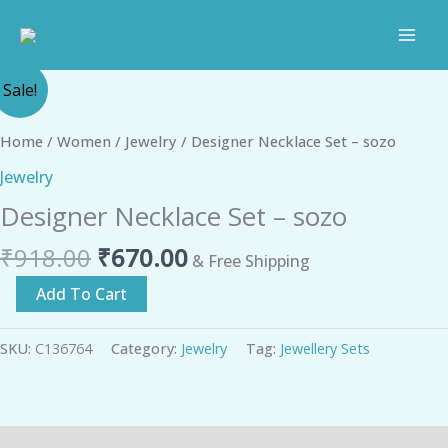
Skip
to
content
Original
Current
Designer
Sale!
price
price
Necklace
was:
is:
Set
Home
/
Women
/
Jewelry
/ Designer Necklace Set – sozo
₹918.00.
₹670.00.
-
Jewelry
sozo
Designer Necklace Set – sozo
quantity
₹
918.00
₹
670.00
& Free Shipping
Add To Cart
SKU:
C136764
Category:
Jewelry
Tag:
Jewellery Sets
Description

──────────────────────────────

What you are asked to do: Write out everything in the data word for word. Omit each picture.

Answer:
Skip
to
content
Original
Current
Designer
Sale!
price
price
Necklace
was:
is:
Set
Home
/
Women
/
Jewelry
/ Designer Necklace Set – sozo
₹918.00.
₹670.00.
-
Jewelry
sozo
Designer Necklace Set – sozo
quantity
₹
918.00
₹
670.00
& Free Shipping
Add To Cart
SKU:
C136764
Category:
Jewelry
Tag:
Jewellery Sets
Description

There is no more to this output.